And this post about two alternatives to DiP that are better written and easier
for both expert and beginner:

<http://sheddingbikes.com/posts/1272216358.html>

------
hugh3
While some of the points he makes are good, I'm not so sure about the
complaints that the first programs are too horrendously complicated. I mean,
yes they are, but presumably that's the philosophy of the book (which I admit
I haven't read).

I can see some value in the idea that someone beginning Python should start
off by being exposed to some of the more esoteric but long-term useful
features of the language (exceptions etc) which would otherwise be shoved into
a late chapter in the book which most readers would never actually bother to
read.

------
srirampc
Mark's comment here :
[http://www.reddit.com/r/programming/comments/bv9gt/dive_into...](http://www.reddit.com/r/programming/comments/bv9gt/dive_into_python_must_die/c0oqask)

------
gte910h
I'd programmed in 5 languages by the time I read dive into python and learned
enough python to write a decompiler in it (decompiling something else, not
python). Even at that time, it was shooting right at me, and not at "person
learning to code".

It is, and always has, been "Hey guy who knows how to code, here is how you
code in x".

------
Scriptor
There are some good points in there, but if Zed really wanted to change
people's minds or the book itself, he wouldn't have insulted the author and
thrown profanity around where it suited him. Rants don't convince anyone, and
only serves to make you and those who would already support you feel good.

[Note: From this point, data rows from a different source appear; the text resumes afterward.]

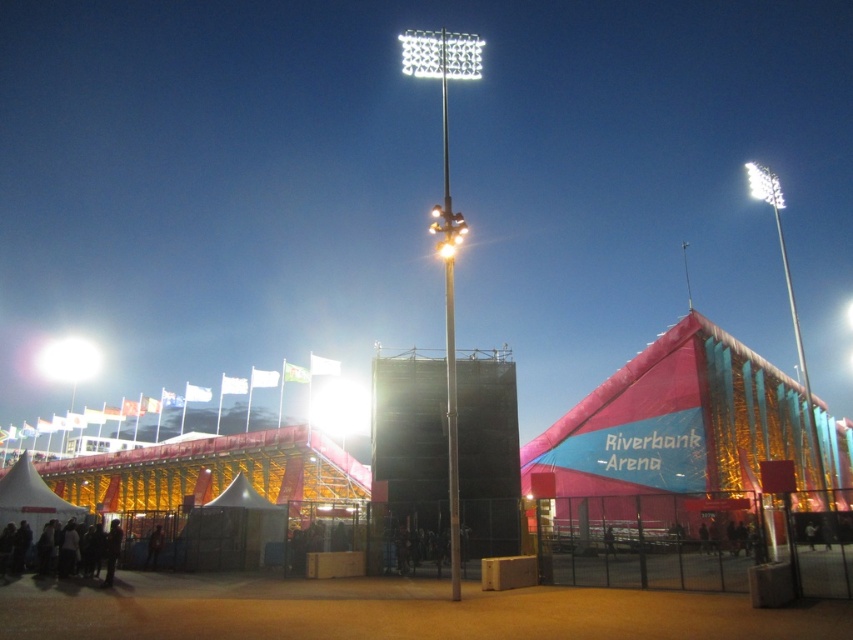 You are standing at the entrance of the Riverbank Arena and see the dark clothing at lower left and the white plastic floodlight at upper center. Which object is closer to your left side?

The dark clothing at lower left is closer to your left side because it is positioned to the left of the white plastic floodlight at upper center.

You are standing at the entrance of the Riverbank Arena and notice two items in the image. One is dark clothing at lower left and the other is white plastic floodlight at upper center. Which item is positioned higher up in the image?

The white plastic floodlight at upper center is positioned higher up in the image than the dark clothing at lower left. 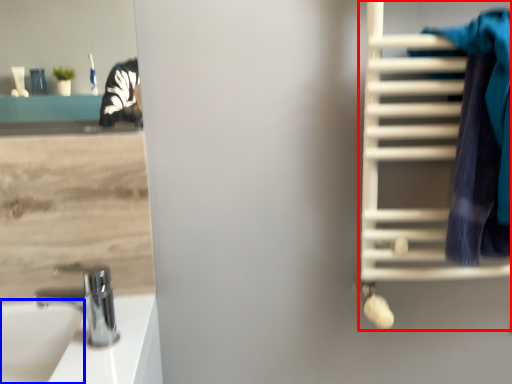 Question: Which object appears farthest to the camera in this image, bunk bed (highlighted by a red box) or sink (highlighted by a blue box)?

Choices:
 (A) bunk bed
 (B) sink

Answer: (A) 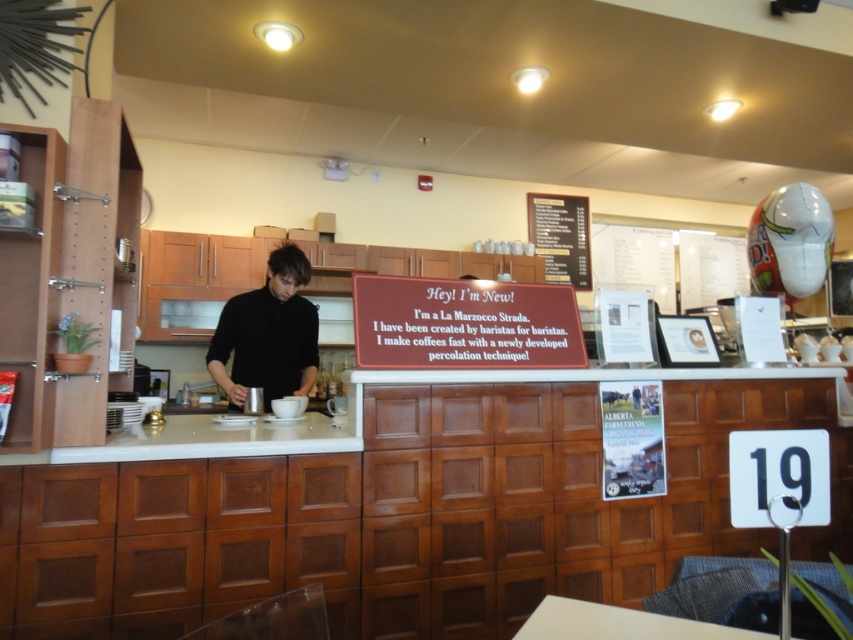 Which of these two, white laminate counter at center or white paper menu at upper right, stands taller?

white paper menu at upper right

Is white laminate counter at center further to the viewer compared to white paper menu at upper right?

No, white laminate counter at center is closer to the viewer.

What do you see at coordinates (204, 442) in the screenshot?
I see `white laminate counter at center` at bounding box center [204, 442].

At what (x,y) coordinates should I click in order to perform the action: click on white laminate counter at center. Please return your answer as a coordinate pair (x, y). Looking at the image, I should click on (204, 442).

Measure the distance between black matte shirt at center and white paper menu at upper right.

3.22 meters

What do you see at coordinates (268, 333) in the screenshot? The height and width of the screenshot is (640, 853). I see `black matte shirt at center` at bounding box center [268, 333].

The width and height of the screenshot is (853, 640). In order to click on black matte shirt at center in this screenshot , I will do `click(268, 333)`.

Who is taller, black matte shirt at center or white laminate counter at center?

black matte shirt at center

Is point (256, 372) positioned behind point (140, 426)?

Yes, it is.

Who is more distant from viewer, (289, 304) or (196, 413)?

Positioned behind is point (196, 413).

The height and width of the screenshot is (640, 853). I want to click on black matte shirt at center, so click(x=268, y=333). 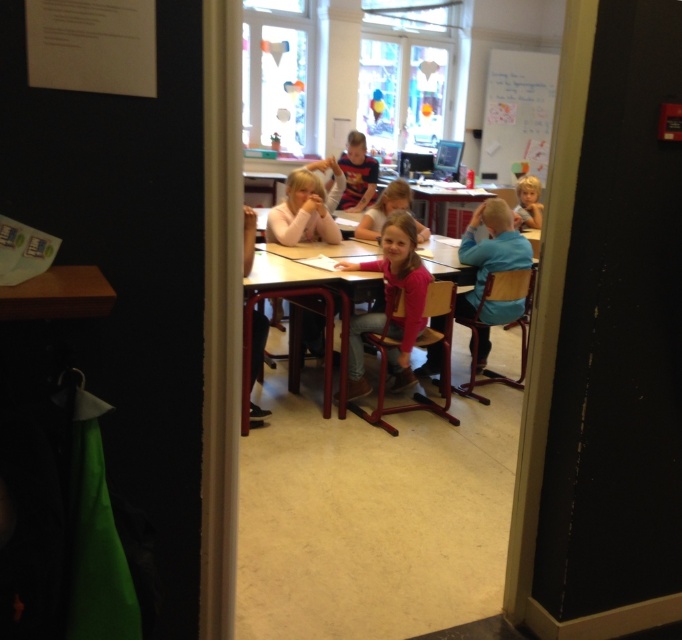 Does pink fabric shirt at center appear under blonde hair at right?

Correct, pink fabric shirt at center is located below blonde hair at right.

Based on the photo, who is lower down, pink fabric shirt at center or blonde hair at right?

Positioned lower is pink fabric shirt at center.

Is point (404, 196) closer to camera compared to point (520, 205)?

Yes.

The height and width of the screenshot is (640, 682). I want to click on pink fabric shirt at center, so click(383, 209).

In the scene shown: Between wooden table at center and blonde hair at right, which one is positioned higher?

blonde hair at right is above.

Does wooden table at center appear on the left side of blonde hair at right?

Correct, you'll find wooden table at center to the left of blonde hair at right.

Does point (318, 268) lie in front of point (524, 182)?

Yes.

Locate an element on the screen. This screenshot has height=640, width=682. wooden table at center is located at coordinates (297, 294).

Is whiteboard at upper right smaller than pink fabric shirt at center?

No.

Is point (544, 163) positioned behind point (379, 221)?

Yes, it is.

What are the coordinates of `whiteboard at upper right` in the screenshot? It's located at (518, 115). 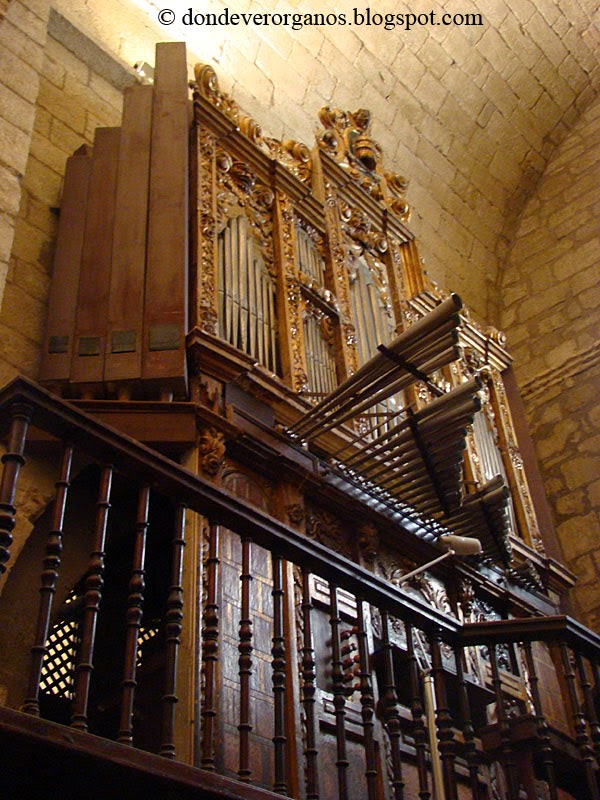 Locate an element on the screen. handrail is located at coordinates (242, 518).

I really don't understand why he has to call Mark Pilgrim names. Because he's
a ranter too? Because he jokingly cast off Zed's suggestion to rewrite large
parts of the book?

------
kaptainlange
Dive into python worked for me 2 years ago, your mileage may vary. Then again,
I learned from many sources, not just one.

------
cilantro
I agree completely. I made the mistake of turning to this book when I was
still getting the hang of both python and programming. It taught me very
little and really made my head hurt. I make sure to tell others to stay the
hell away when I am asked about learning python.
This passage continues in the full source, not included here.